Coroner: 18-year-old who died in custody had heart attack

Terrell Day

An 18-year-old who died in police custody after investigators say he was picked up for shoplifting died of an apparent heart attack.

The Marion County coroner ruled Monday that Terrell Day died of "acute myocardial infarction, with no penetrating trauma."

IMPD says Day was approached by a security guard at Burlington Coat Factory on East Washington Street after the teen was suspected of shoplifting. Witnesses say Day took off running out of the store after pointing a gun at the security guard. Police caught up with him down the street, lying in the grass behind a gas station at East 10th Street and Mitthoefer Road.

According to police, Day surrendered without a problem. Investigators said they found a gun on him at the time.

It was soon after, according to police, that the teen complained he was having trouble breathing. According to police, an ambulance came and an EMS crew examined Day. They found no indication of an underlying medical condition and, according to the Department of Public Safety, he did not indicate he wanted any further medical attention and signed a release. EMTs cleared him to be transported to jail and left.

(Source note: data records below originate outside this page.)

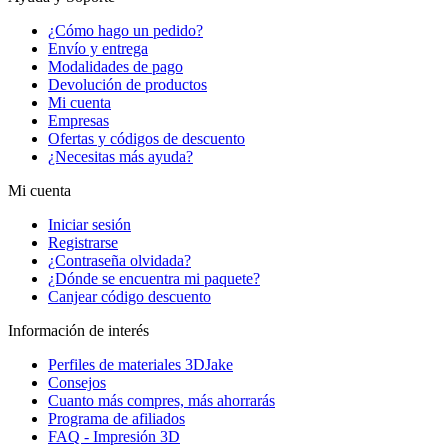
¿Cómo hago un pedido?
Envío y entrega
Modalidades de pago
Devolución de productos
Mi cuenta
Empresas
Ofertas y códigos de descuento
¿Necesitas más ayuda?
Mi cuenta
Iniciar sesión
Registrarse
¿Contraseña olvidada?
¿Dónde se encuentra mi paquete?
Canjear código descuento
Información de interés
Perfiles de materiales 3DJake
Consejos
Cuanto más compres, más ahorrarás
Programa de afiliados
FAQ - Impresión 3D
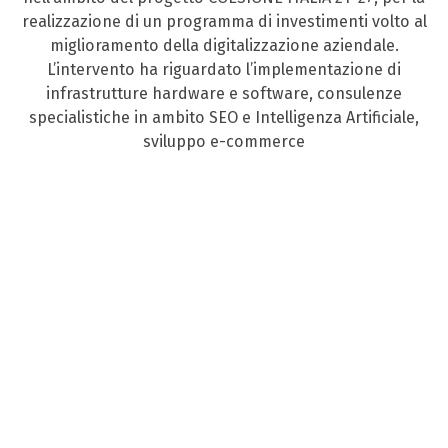
realizzazione di un programma di investimenti volto al
miglioramento della digitalizzazione aziendale.
L’intervento ha riguardato l’implementazione di
infrastrutture hardware e software, consulenze
specialistiche in ambito SEO e Intelligenza Artificiale,
sviluppo e-commerce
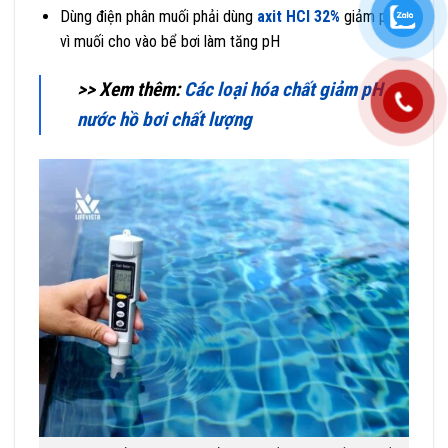
Dùng điện phân muối phải dùng
axit HCl 32%
giảm pH,
vì muối cho vào bể bơi làm tăng pH
>> Xem thêm:
Các loại hóa chất giảm pH
nước hồ bơi chất lượng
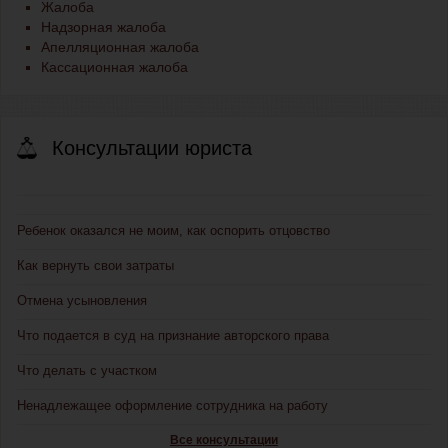
Жалоба
Надзорная жалоба
Апелляционная жалоба
Кассационная жалоба
Консультации юриста
Ребенок оказался не моим, как оспорить отцовство
Как вернуть свои затраты
Отмена усыновления
Что подается в суд на признание авторского права
Что делать с участком
Ненадлежащее оформление сотрудника на работу
Все консультации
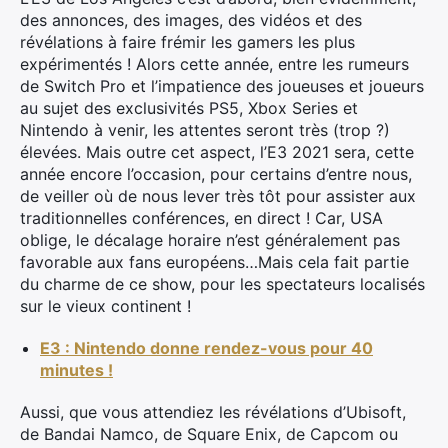
des annonces, des images, des vidéos et des
révélations à faire frémir les gamers les plus
expérimentés ! Alors cette année, entre les rumeurs
de Switch Pro et l’impatience des joueuses et joueurs
au sujet des exclusivités PS5, Xbox Series et
Nintendo à venir, les attentes seront très (trop ?)
élevées. Mais outre cet aspect, l’E3 2021 sera, cette
année encore l’occasion, pour certains d’entre nous,
de veiller où de nous lever très tôt pour assister aux
traditionnelles conférences, en direct ! Car, USA
oblige, le décalage horaire n’est généralement pas
favorable aux fans européens…Mais cela fait partie
du charme de ce show, pour les spectateurs localisés
sur le vieux continent !
E3 : Nintendo donne rendez-vous pour 40
minutes !
Aussi, que vous attendiez les révélations d’Ubisoft,
de Bandai Namco, de Square Enix, de Capcom ou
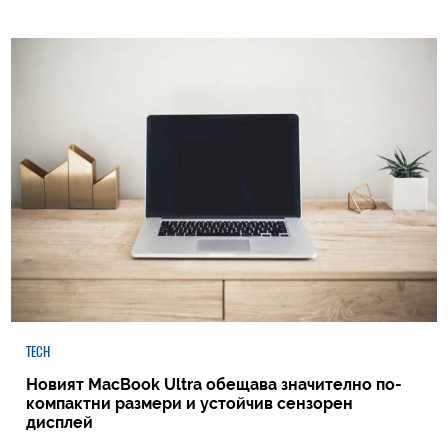
TECH
Новият MacBook Ultra обещава значително по-
компактни размери и устойчив сензорен
дисплей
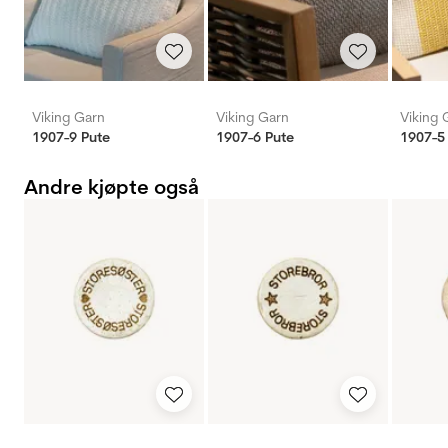
Viking Garn
Viking Garn
Viking 
1907-9 Pute
1907-6 Pute
1907-5
Andre kjøpte også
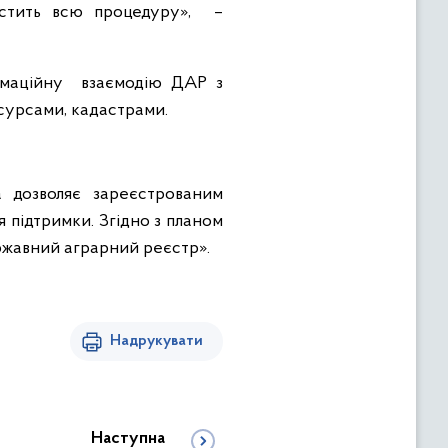
остить всю процедуру», –
ормаційну взаємодію ДАР з
сурсами, кадастрами.
 дозволяє зареєстрованим
підтримки. Згідно з планом
ержавний аграрний реєстр».
Надрукувати
Наступна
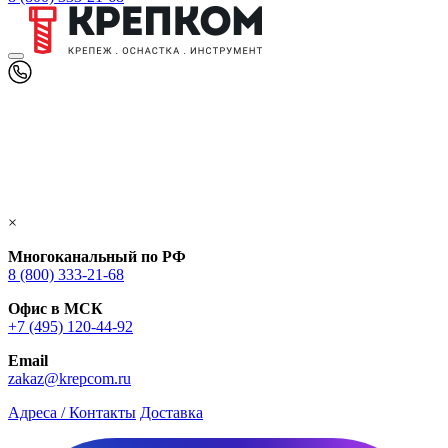
×
Многоканальный по РФ
8 (800) 333‑21-68
Офис в МСК
+7 (495) 120-44-92
Email
zakaz@krepcom.ru
Адреса / Контакты
Доставка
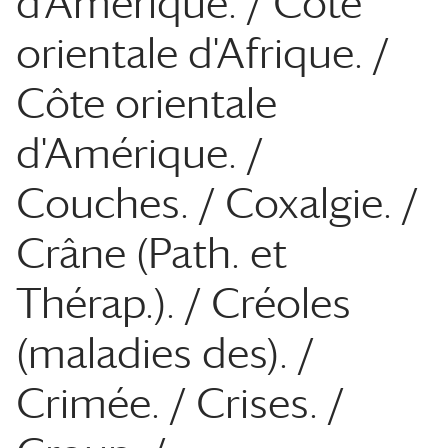
d'Amérique. / Côte
orientale d'Afrique. /
Côte orientale
d'Amérique. /
Couches. / Coxalgie. /
Crâne (Path. et
Thérap.). / Créoles
(maladies des). /
Crimée. / Crises. /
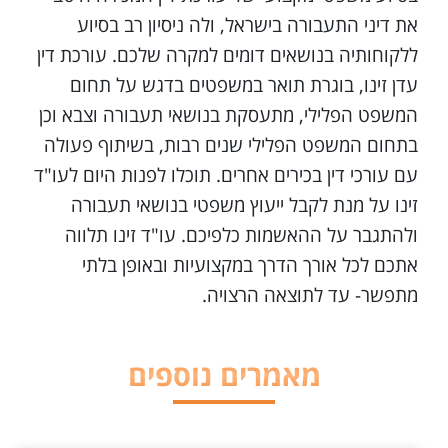
את דיני התעבורה בישראל, ולה ניסיון רב בסיוע
ללקוחותיה בנושאים דומים למקרה שלכם. עורכת דין
עדן זינו, בוגרת תואר במשפטים בדגש על תחום
המשפט הפלילי, מתעסקת בנושאי תעבורה וצבא וכן
בתחום המשפט הפלילי שנים רבות, בשיתוף פעולה
עם עורכי דין בכירים אחרים. תוכלו לפנות היום לעו"ד
זינו על מנת לקבל ייעוץ משפטי בנושאי תעבורה
ולהתגבר על ההאשמות כלפיכם. עו"ד זינו תלווה
אתכם לכל אורך הדרך במקצועיות ובאופן בלתי
מתפשר- עד לתוצאה הרצויה.
מאמרים נוספים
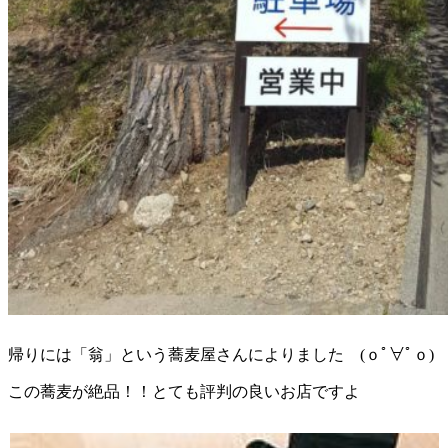
帰りには「翁」という蕎麦屋さんによりました (ｏﾟ∀ﾟｏ)
この蕎麦が絶品！！とても評判の良いお店ですよ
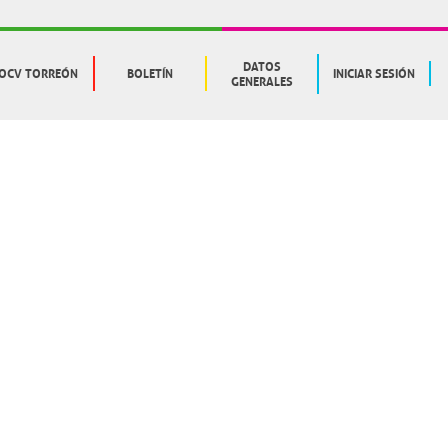
DATOS
OCV TORREÓN
BOLETÍN
INICIAR SESIÓN
GENERALES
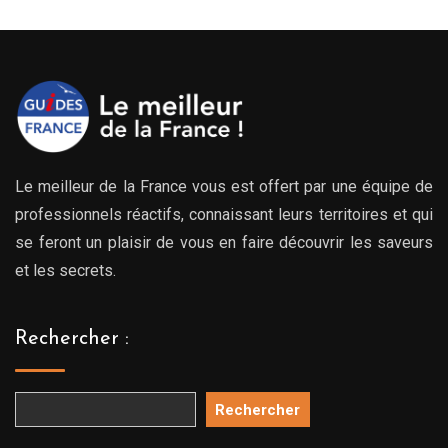
Le meilleur de la France vous est offert par une équipe de
professionnels réactifs, connaissant leurs territoires et qui
se feront un plaisir de vous en faire découvrir les saveurs
et les secrets.
Rechercher :
Rechercher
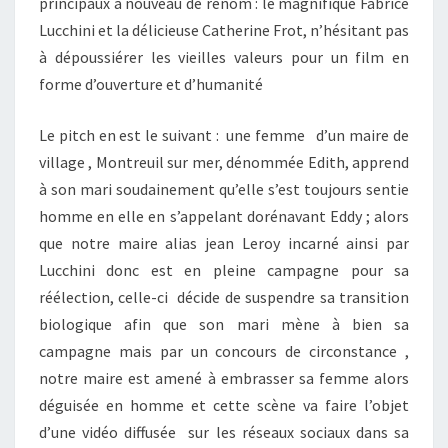
principaux à nouveau de renom : le magnifique Fabrice
Lucchini et la délicieuse Catherine Frot, n’hésitant pas
à dépoussiérer les vieilles valeurs pour un film en
forme d’ouverture et d’humanité
Le pitch en est le suivant : une femme d’un maire de
village , Montreuil sur mer, dénommée Edith, apprend
à son mari soudainement qu’elle s’est toujours sentie
homme en elle en s’appelant dorénavant Eddy ; alors
que notre maire alias jean Leroy incarné ainsi par
Lucchini donc est en pleine campagne pour sa
réélection, celle-ci décide de suspendre sa transition
biologique afin que son mari mène à bien sa
campagne mais par un concours de circonstance ,
notre maire est amené à embrasser sa femme alors
déguisée en homme et cette scène va faire l’objet
d’une vidéo diffusée sur les réseaux sociaux dans sa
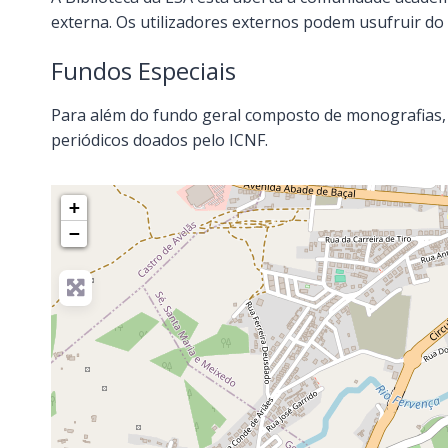
externa. Os utilizadores externos podem usufruir do
Fundos Especiais
Para além do fundo geral composto de monografias, p
periódicos doados pelo ICNF.
+
−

Before officers could take him downtown, though, police said Day complained again he couldn't breathe, only this time, his condition quickly went downhill. Police called a second ambulance, but say Day died in the back of it, while an EMS crew worked to save him.

"He had no asthma. He didn't have no history of anything," said Day's mother, Shanika Askew, at her home Sunday.

"I just want answers to why they didn't send him to the hospital when he said he was hurting the first time," Askew said. "Why did they leave and have to come back?"

Despite what police said led to the arrest of Day, his mother isn't convinced her son was shoplifting or had a gun . 

She said he had a job at Taco Bell and was finishing school.

"He could have went to jail, they could have did whatever they wanted to do, long as they could have took him alive," she said.

She said emergency crews should have taken her son's complaints seriously.

"Don't just determine there's nothing wrong with him, cause obviously, there was something wrong with him and they ignored it," she said.

Indianapolis EMS said they extend their sympathies to Day's family and have launched an internal investigation, but said at this point, they're confident the highest level of response and care was provided. 

IMPD is also investigating Day's death.

Burlington Coat Factory sent Eyewitness News a statement saying, "This is an unfortunate incident and we are cooperating with authorities. Thankfully our associates and customers are safe."